Note to investors: A veteran banking observer suspects the industry's almost decade-long business boom is running on borrowed time.
"While banks keep setting new profitability records, the regulators' data show a very definite flattening-out pattern," said the researcher, Warren G. Heller.
In particular, he noted that Asian problems are surfacing and signs are emerging that the epic economic growth in the South may finally be slowing. Credit card and consumer debt also remain a worry. (See related article on page 20.)
While industry return on assets is still improving, gains are now in the vicinity of the second decimal place, said Mr. Heller, research director at Veribanc Inc., Wakefield, Mass.
His findings are derived from yearend call report data of all the nation's banks, released March 19 by the Federal Reserve, as well as from other statistics collected by federal regulators.

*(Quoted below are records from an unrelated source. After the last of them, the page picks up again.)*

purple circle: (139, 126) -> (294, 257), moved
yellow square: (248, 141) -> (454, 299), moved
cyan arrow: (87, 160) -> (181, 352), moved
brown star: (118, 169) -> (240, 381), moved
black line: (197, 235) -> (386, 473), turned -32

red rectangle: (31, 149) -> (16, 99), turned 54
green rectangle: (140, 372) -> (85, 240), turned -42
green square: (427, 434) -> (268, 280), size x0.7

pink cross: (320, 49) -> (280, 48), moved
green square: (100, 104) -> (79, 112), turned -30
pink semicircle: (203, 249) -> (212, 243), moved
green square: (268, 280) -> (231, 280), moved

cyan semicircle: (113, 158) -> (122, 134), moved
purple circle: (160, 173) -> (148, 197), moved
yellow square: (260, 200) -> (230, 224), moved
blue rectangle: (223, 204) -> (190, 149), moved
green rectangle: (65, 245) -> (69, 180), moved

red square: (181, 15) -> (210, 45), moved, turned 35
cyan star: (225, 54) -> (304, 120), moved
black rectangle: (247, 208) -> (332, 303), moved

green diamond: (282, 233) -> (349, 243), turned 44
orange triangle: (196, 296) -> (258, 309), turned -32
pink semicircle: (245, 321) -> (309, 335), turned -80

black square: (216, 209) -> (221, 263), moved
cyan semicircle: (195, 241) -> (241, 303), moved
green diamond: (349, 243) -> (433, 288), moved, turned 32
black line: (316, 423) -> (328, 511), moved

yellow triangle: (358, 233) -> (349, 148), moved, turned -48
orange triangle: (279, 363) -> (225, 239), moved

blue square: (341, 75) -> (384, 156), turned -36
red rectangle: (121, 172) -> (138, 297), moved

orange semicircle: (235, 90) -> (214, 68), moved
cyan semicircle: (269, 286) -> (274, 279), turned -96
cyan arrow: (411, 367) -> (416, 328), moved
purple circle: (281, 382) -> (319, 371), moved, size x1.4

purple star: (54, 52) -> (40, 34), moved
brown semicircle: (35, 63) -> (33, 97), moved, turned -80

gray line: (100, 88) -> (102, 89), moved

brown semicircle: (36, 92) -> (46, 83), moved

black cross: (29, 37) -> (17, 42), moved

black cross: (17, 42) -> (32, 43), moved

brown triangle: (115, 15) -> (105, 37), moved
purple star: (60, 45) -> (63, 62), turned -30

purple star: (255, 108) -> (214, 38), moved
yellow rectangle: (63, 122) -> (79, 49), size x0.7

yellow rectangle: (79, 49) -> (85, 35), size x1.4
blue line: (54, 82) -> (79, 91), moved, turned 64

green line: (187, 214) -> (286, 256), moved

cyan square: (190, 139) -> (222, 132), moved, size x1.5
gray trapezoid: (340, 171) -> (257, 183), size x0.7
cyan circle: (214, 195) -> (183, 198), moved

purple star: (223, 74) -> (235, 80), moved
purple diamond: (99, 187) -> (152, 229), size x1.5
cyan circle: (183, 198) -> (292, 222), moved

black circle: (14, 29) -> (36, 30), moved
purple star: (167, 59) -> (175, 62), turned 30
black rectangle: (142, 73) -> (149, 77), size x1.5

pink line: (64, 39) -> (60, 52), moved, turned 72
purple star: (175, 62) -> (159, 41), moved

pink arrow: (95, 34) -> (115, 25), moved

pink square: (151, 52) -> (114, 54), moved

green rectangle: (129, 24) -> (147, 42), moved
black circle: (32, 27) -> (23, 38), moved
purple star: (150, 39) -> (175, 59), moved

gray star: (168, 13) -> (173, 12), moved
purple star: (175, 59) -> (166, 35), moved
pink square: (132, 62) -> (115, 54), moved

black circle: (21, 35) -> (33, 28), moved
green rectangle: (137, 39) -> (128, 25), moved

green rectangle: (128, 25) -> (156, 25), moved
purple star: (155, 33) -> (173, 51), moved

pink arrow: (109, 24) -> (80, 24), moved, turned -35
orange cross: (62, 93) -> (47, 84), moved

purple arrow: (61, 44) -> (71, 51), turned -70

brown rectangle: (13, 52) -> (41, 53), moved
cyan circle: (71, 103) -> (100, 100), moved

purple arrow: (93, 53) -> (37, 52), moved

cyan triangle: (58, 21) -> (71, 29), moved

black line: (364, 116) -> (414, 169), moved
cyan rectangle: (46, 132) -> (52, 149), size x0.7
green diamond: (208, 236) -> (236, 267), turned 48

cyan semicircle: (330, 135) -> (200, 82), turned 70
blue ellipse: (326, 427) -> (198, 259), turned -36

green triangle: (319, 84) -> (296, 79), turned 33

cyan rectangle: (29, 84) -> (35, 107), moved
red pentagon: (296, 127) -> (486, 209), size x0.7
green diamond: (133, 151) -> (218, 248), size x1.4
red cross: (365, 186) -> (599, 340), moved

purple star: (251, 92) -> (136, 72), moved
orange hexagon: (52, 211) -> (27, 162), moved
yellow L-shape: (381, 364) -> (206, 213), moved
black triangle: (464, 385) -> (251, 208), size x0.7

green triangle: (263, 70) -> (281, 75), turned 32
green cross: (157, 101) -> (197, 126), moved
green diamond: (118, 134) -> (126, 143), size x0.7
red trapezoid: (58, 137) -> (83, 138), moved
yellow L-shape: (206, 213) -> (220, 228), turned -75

"They suggest that the health of the industry is poised to erode," he said.
"As the industry ekes out new profitability records, interest rate margins keep thinning, and regulators issue ongoing calls for stronger loan underwriting standards," he pointed out.
In particular, "serious delinquencies and restructured debt among loans to overseas borrowers increased by 12.2% during 1997," he said. "Most of the rise occurred in the fourth quarter as problem overseas loans increased to $1.83 billion, from $1.6 billion in the third quarter, coincident with the sharp increase of economic problems in Asia."
Looking just at the largest institutions, 37 U.S. banks held $62.5 billion of loans to Asian borrowers at Sept. 30. That amounted to 23% of all U.S. bank lending overseas.
In the overseas sector, problem loans at the 37 banks rose to $1.75 billion at Dec. 31, from $1.52 billion Sept. 30. "While the potential threat to most of these institutions' capital is currently not severe, future pressure on earnings could be significant," Mr. Heller said.
At home, problem loans at all U.S. banks-those over 90 days past due- fell during 1997, both in dollar amounts and as a percentage of all loans. "However, this reduction can largely be credited to the industry's more aggressive stance toward chargeoffs," Mr. Heller said.
A different picture of loan quality emerges in a state-by-state analysis. In eight states, both loan chargeoff and loan delinquency rates increased in 1997.
The most dramatic increases were in the South. In Alabama, problem loans last year jumped 35%, and chargeoffs rose 16%. In Mississippi, problems loans were up 29%; chargeoffs, 12%, while in Tennessee they rose 13% and 12.5%, respectively.
"Much of the South never experienced the last recession," Mr. Heller noted. "But there is now evidence of slowdown in the region's economy."
The South, because of its rapid growth, has been among the most lucrative banking markets for two decades. The boom spawned and perpetuated the growth of superregional banking companies like NationsBank and First Union.
While credit quality issues inched nearer the surface, Mr. Heller emphasized that industry reserves for loan chargeoffs "continued to lose ground with respect to loan growth" last year.
In fact, "current reserve levels could support present earnings for approximately one year in the face of a rise in chargeoff rates to 1990-92 levels," he said.
Meanwhile, "after a modest hiatus in the third quarter, serious (90- days-past-due or nonaccrual) delinquencies of bank credit card debt at yearend rose to 2.13% of card debt outstanding," he said. This is a record since this type of data has been collected by regulators, and it is higher than any of the rates associated with the 1990-91 recession.